_Exercise goal_:
Look through the listing below and report how many lines contain "with", as a bare number.

_Material for this task_:

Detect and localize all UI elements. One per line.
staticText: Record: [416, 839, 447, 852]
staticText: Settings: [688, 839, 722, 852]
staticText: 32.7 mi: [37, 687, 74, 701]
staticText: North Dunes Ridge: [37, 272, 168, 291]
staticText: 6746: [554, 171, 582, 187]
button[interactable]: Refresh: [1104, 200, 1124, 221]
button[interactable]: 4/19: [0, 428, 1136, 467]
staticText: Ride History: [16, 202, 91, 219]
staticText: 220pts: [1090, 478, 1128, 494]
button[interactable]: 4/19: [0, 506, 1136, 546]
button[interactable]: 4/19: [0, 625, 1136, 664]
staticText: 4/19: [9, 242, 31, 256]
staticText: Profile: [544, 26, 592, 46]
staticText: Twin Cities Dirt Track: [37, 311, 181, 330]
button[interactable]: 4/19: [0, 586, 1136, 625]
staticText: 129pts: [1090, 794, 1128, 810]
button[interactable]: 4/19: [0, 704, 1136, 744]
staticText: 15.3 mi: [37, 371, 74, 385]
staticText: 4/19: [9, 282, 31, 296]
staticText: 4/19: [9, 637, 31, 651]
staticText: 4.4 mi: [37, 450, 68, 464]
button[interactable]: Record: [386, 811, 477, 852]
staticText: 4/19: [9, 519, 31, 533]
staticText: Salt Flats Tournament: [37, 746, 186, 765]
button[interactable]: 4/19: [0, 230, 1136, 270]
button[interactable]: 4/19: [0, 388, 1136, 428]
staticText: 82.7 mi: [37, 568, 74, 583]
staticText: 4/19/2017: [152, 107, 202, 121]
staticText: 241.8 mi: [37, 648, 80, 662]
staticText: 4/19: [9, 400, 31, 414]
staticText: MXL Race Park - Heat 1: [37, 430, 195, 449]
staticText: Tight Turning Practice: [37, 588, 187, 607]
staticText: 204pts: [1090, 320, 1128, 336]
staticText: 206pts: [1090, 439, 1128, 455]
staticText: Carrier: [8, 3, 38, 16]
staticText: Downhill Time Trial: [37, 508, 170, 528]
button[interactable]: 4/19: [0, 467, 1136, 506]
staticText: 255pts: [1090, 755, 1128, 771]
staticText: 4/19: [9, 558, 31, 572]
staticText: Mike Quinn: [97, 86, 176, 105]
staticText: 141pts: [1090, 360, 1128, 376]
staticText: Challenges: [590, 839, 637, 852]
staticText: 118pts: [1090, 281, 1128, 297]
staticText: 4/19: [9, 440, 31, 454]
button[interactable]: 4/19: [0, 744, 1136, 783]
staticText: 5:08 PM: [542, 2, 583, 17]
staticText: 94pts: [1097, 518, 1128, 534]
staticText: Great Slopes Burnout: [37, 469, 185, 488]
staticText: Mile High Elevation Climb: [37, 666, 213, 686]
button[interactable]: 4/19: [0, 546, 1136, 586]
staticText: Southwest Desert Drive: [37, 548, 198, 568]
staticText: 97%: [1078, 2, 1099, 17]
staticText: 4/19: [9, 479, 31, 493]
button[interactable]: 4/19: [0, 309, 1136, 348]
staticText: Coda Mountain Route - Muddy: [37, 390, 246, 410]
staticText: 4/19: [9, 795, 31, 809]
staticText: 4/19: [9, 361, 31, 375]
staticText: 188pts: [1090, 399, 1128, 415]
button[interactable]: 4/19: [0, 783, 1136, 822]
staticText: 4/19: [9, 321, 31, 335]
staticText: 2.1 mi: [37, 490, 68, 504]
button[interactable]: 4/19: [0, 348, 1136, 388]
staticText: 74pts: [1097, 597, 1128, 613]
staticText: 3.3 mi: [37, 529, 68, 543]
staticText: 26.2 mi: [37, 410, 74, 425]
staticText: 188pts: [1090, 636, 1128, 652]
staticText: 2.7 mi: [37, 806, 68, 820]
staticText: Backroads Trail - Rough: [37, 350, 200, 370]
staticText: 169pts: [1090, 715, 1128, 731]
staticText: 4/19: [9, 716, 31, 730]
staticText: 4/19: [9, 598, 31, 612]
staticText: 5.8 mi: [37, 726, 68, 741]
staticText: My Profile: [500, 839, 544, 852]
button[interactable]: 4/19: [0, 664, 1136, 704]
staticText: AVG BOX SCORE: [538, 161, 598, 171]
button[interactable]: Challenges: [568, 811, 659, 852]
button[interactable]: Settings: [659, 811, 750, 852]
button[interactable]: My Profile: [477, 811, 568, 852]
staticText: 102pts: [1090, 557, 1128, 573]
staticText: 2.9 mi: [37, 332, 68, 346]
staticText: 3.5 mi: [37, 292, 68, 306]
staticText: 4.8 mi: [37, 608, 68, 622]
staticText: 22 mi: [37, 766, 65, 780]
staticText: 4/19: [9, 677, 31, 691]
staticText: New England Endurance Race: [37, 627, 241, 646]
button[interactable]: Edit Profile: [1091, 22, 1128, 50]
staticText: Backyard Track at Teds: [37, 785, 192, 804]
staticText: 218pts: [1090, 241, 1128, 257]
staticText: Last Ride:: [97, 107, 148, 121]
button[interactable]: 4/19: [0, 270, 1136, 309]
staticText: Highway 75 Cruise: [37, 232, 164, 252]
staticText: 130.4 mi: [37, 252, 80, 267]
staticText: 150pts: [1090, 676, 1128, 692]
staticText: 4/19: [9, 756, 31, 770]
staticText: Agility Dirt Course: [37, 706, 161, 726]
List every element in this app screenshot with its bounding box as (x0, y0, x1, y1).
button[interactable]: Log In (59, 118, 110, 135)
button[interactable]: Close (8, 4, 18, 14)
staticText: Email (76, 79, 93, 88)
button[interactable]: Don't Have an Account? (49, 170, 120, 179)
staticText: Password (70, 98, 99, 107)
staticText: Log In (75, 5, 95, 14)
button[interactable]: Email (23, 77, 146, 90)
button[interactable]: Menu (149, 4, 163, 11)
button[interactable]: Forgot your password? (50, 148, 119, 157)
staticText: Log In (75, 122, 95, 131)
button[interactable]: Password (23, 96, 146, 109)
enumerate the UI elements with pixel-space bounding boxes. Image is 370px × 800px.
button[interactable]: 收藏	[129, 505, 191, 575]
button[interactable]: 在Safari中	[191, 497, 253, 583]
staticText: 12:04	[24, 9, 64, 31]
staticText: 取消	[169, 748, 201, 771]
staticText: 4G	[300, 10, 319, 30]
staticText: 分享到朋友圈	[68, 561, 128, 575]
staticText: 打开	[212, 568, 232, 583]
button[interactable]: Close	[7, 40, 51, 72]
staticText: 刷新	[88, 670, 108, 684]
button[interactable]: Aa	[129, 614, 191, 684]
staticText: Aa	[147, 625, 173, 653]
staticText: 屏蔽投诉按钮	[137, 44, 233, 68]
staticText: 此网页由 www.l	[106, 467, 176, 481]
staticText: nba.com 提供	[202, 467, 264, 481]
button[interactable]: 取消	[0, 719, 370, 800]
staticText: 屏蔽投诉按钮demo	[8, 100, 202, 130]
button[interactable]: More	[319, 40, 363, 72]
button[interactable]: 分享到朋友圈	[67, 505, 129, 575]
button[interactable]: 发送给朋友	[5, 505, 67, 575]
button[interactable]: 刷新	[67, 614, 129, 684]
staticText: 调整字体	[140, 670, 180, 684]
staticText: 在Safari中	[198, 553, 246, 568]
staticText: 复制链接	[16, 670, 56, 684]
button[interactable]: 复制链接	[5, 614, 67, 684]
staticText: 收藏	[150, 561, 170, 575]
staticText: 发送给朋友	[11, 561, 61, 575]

* * *

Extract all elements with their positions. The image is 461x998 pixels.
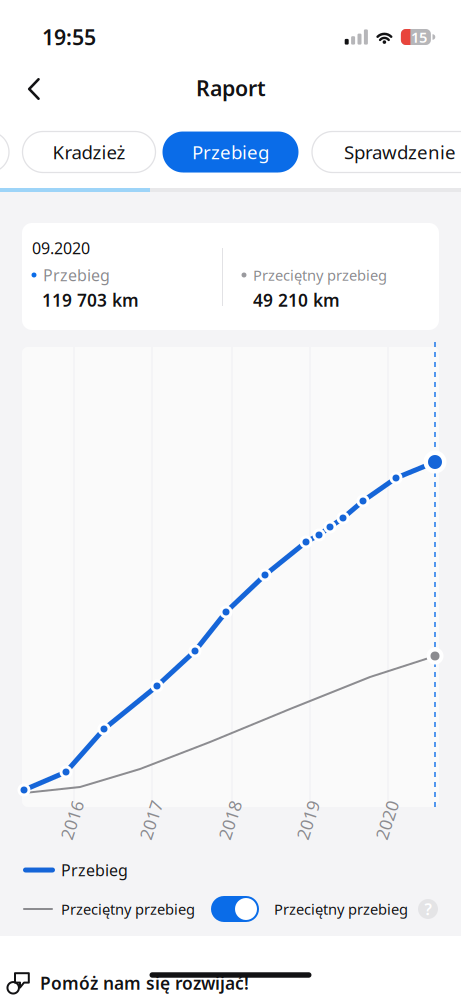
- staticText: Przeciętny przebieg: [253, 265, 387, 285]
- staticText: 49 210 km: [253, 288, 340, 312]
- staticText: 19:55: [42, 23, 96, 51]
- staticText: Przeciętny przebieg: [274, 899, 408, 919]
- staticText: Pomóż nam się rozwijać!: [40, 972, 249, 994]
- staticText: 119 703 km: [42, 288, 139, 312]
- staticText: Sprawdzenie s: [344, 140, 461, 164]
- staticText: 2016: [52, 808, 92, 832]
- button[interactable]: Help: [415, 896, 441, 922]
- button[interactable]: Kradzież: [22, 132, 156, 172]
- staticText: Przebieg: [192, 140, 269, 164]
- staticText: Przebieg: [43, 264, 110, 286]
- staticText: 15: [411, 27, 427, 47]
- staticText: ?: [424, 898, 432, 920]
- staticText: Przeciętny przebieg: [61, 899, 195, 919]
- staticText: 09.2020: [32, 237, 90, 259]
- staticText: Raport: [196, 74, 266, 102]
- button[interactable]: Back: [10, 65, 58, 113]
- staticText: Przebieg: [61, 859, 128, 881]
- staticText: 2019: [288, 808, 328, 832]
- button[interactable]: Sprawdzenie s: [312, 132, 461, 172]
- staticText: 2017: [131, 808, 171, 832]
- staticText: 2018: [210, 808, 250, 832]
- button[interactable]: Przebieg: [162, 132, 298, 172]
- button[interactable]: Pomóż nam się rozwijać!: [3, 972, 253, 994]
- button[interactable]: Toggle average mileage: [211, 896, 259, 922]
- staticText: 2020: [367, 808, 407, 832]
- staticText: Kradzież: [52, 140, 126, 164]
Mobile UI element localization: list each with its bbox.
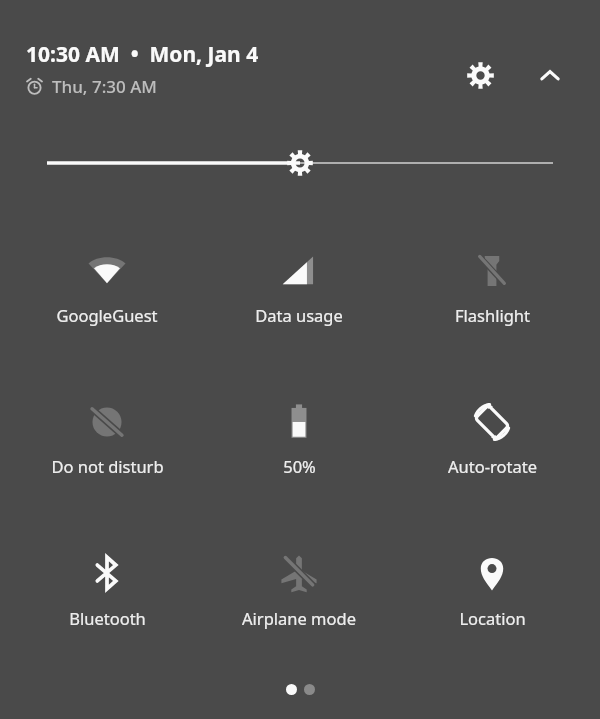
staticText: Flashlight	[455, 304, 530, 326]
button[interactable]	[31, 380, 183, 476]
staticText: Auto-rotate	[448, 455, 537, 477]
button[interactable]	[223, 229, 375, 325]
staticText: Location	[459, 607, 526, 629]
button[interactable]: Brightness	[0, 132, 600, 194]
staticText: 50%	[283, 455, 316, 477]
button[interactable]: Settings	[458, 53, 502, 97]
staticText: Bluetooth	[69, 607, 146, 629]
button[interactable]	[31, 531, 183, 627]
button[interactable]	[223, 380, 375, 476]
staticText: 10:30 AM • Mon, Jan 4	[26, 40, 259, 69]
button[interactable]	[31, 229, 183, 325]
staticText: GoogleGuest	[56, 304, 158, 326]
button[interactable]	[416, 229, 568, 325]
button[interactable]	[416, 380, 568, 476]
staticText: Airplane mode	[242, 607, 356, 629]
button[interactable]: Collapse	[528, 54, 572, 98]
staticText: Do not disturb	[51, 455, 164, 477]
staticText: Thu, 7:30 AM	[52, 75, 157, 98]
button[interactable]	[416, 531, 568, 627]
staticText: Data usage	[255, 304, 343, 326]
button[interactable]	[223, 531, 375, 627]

_Task answer_:
4